- Court: United States Court of Appeals for the Federal Circuit
- Full case name: Finjan, Inc. (formerly Finjan Software, Ltd.), Plaintiff-Cross Appellant, v. Secure Computing Corporation, Cyberguard Corporation, and Webwasher AG, Defendant-Appellant and Does 1 through 100, Defendants.
- Decided: November 4 2010
- Citations: 626 F.3d 1197; 97 U.S.P.Q.2d 1161

Case history
- Prior history: 06-CV-0369 (D. Dela. (2008))

Holding
- Infringement on the asserted "system" and "storage medium" claims were affirmed, but infringement on the asserted "method" claims was reversed. The damage award was not only affirmed, but also remanded for extra damage determination for period between the post-judgment and pre-injunction.

Court membership
- Judges sitting: Newman, Gajarsa, and Linn

Case opinions
- Majority: Linn

= Finjan, Inc. v. Secure Computing Corp. =

Finjan, Inc. v. Secure Computing Corp., 626 F.3d 1197 (2010), was a patent infringement case by the United States Court of Appeals for the Federal Circuit involving "proactive scanning" technology for computer security. The Federal Circuit made a mixed decision after hearing the appeals from both sides. In terms of infringement, the Federal Circuit affirmed Secure Computing's infringement on Finjan's system and storage medium patent claims but reversed the infringement on Finjan's method claim. In terms of damage award, the Federal Circuit not only affirmed the previous $9.18 million award by the United States District Court for the District of Delaware, but also remanded for the district court to assess the extra damages between the post-judgement and pre-injunction period.

==Background==

===Brief history in the Lower Court===
Finjan, Inc.("Finjan"), a company providing enterprise web security solutions, sued Secure Computing Corp. (acquired by McAfee in 2008), Cyberguard Corp., and Webwasher AG (collectively, "Secure") in the United States District Court for the District of Delaware for infringement of three U.S. patents (U.S. Patents No. 6,092,194, No. 6,804,780, and No. 7,058,822).

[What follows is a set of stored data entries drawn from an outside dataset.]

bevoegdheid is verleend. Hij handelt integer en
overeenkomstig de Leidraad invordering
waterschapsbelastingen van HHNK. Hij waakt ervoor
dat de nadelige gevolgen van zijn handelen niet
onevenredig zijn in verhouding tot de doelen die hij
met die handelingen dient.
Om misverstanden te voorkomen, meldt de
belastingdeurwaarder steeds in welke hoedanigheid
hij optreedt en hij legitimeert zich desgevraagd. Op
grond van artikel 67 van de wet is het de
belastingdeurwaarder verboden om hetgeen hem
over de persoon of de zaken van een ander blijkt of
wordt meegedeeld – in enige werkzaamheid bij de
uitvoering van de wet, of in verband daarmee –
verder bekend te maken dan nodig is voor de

Defendants counterclaimed against Finjan for infringement of two U.S. Patents (No. 6,357,010 and No. 7,185,361). In the decisions, the jury concluded that all of the patents mentioned above were valid and Finjan did not infringe upon the defendants' patents. The defendants, however, infringed on all of the asserted patent claims by Finjan. The district court awarded $9.18 million enhanced damages to Finjan under , and imposed a permanent injunction against the defendants.

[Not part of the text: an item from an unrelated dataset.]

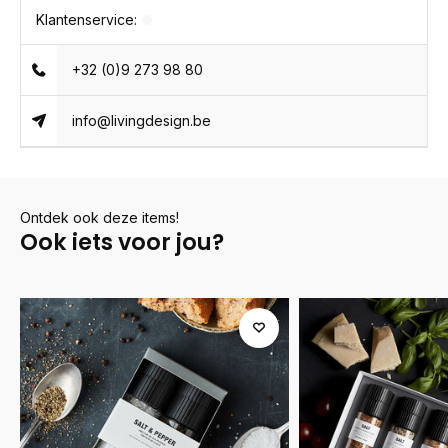
Klantenservice:
+32 (0)9 273 98 80
info@livingdesign.be
Ontdek ook deze items!
Ook iets voor jou?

After the verdict in the lower court, the defendants appealed both infringement and damages. Finjan, on the other hand, cross-appealed only the district court's damage ruling, claiming that additional damages should be awarded for the peiord between post-judgment and pre-injunction.

===Patents and claims from Finjan===
In this case, Finjan owned three patents related to proactive scanning technique. They were used to detect and defeat previously unknown, Internet-based threats to computers. The brief descriptions of each patent are listed below.

- '194 Patent: It included method claims, system claims and storage medium claims that can comprising the steps of receiving, comparing Downloadable and preventing execution of the Downloadable in order to detect and prevent threats.

- '780 Patent: it had the same title as the '194 patent and also included method, system and storage medium claims. This patent covered "caching" or identifying previously encountered downloadable files.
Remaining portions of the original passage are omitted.